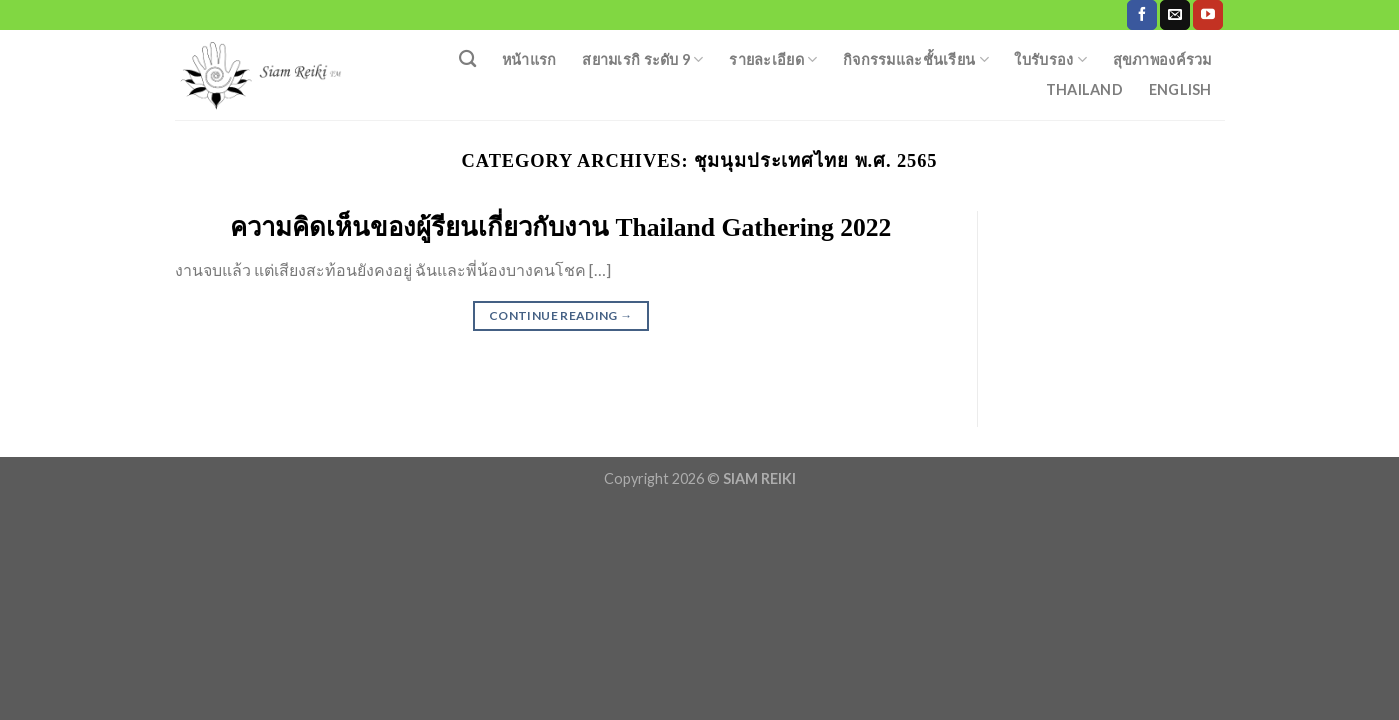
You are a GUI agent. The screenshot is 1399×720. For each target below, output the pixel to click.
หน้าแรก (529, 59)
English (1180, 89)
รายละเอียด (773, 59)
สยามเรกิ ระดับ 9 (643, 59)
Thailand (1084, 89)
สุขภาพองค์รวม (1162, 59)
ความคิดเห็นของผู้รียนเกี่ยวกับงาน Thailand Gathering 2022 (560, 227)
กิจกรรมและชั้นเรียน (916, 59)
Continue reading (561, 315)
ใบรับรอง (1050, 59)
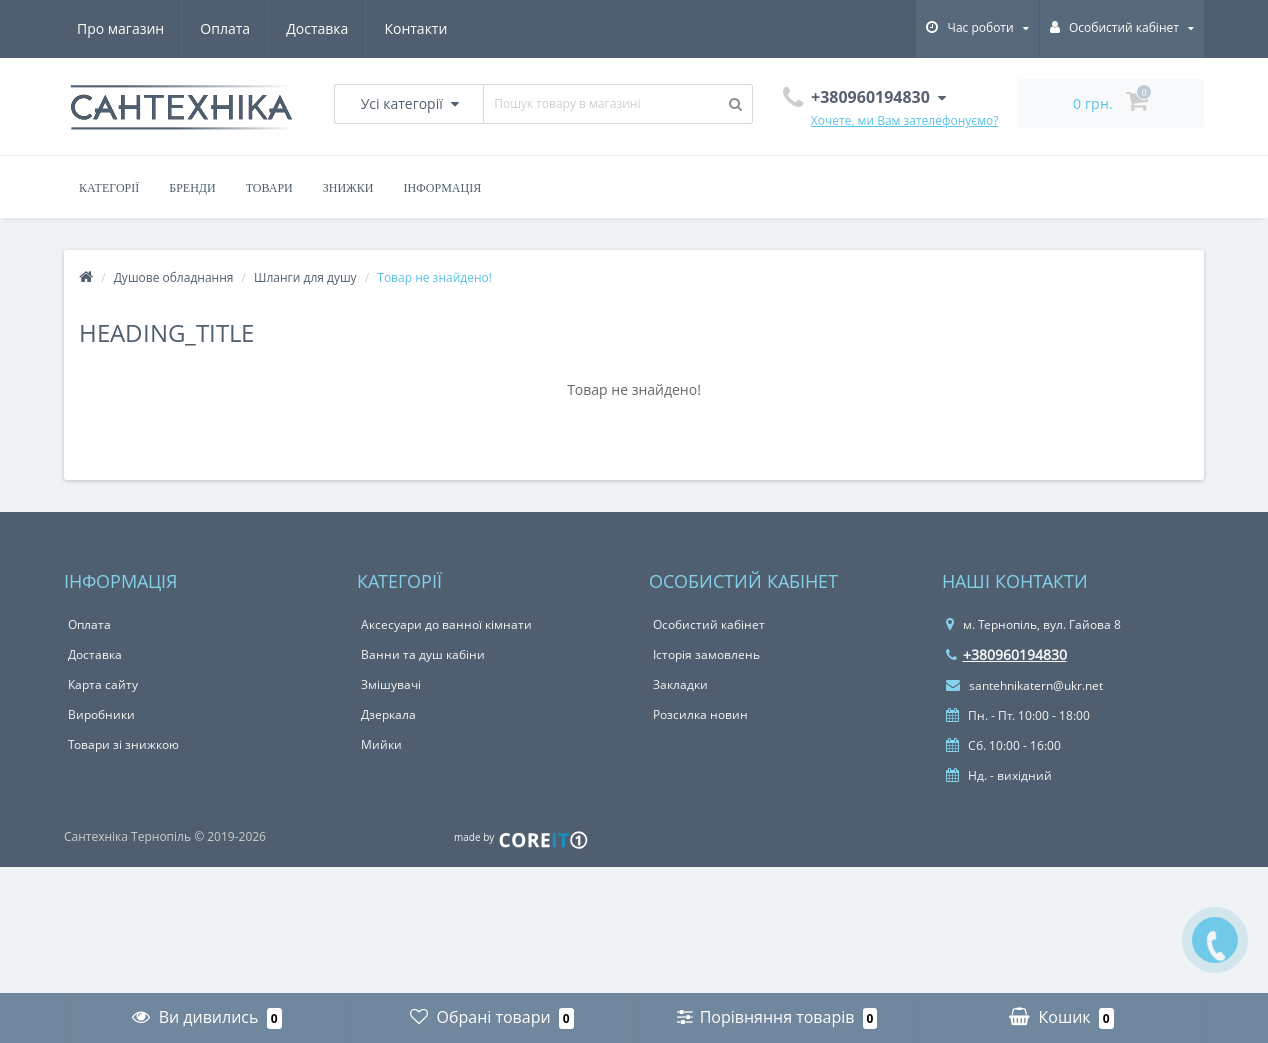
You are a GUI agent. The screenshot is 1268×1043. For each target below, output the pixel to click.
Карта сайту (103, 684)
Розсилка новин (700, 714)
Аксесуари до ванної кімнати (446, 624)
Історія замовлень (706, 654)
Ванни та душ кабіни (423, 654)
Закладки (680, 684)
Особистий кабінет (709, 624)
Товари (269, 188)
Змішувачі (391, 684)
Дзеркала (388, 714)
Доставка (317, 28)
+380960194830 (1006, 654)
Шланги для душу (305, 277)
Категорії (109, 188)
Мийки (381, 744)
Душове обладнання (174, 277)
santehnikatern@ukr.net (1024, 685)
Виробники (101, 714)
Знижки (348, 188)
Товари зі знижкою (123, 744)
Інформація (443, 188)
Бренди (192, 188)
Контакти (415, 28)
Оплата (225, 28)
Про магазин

◇ ◇ ◇

WHAT IS BEING ASKED |
All lines from the one containing "Товари зі знижкою (123, 744)" to the last line of the material above must be copied exactly, and only those.

YOUR RESPONSE |
Товари зі знижкою (123, 744)
Інформація (443, 188)
Бренди (192, 188)
Контакти (415, 28)
Оплата (225, 28)
Про магазин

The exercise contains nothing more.